PROBLEM DESCRIPTION
What you return must be every line below that includes the word "Латвии".

[Records from a dataset]
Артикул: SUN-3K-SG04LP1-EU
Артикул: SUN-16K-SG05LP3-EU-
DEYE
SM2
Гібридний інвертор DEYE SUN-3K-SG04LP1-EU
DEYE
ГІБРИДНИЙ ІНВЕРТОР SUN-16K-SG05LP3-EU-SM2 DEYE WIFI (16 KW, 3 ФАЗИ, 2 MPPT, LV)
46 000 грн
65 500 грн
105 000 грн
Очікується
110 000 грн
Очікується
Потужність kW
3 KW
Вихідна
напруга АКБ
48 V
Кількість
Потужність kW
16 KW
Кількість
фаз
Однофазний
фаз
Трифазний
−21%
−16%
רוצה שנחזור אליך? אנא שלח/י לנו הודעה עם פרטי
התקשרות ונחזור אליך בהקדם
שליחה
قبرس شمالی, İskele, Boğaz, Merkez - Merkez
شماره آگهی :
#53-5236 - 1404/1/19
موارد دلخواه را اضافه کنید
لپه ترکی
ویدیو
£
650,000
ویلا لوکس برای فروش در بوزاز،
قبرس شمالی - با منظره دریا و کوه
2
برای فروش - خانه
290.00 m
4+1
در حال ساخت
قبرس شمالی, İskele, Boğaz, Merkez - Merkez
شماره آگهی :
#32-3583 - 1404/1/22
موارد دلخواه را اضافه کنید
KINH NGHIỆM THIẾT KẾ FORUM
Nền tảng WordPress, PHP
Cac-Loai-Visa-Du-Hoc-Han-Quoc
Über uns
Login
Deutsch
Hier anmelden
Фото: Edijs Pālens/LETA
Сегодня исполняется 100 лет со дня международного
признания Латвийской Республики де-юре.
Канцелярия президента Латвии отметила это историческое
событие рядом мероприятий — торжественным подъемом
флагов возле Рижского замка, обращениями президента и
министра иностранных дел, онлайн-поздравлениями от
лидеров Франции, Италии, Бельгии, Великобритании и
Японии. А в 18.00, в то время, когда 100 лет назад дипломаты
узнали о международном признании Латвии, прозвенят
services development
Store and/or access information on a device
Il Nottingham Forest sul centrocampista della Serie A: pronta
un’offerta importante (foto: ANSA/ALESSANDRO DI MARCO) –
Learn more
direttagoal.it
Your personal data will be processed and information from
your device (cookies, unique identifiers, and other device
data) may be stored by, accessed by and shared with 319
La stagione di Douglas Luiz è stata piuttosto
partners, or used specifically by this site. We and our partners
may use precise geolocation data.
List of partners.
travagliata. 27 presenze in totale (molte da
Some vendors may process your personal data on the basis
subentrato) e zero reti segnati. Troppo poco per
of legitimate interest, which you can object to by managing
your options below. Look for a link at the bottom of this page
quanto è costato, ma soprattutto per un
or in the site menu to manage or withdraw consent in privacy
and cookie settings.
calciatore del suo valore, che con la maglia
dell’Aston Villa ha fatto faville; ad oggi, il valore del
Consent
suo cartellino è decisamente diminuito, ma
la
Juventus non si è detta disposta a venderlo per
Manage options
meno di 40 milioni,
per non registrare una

RESPONSE AREA
Канцелярия президента Латвии отметила это историческое
узнали о международном признании Латвии, прозвенят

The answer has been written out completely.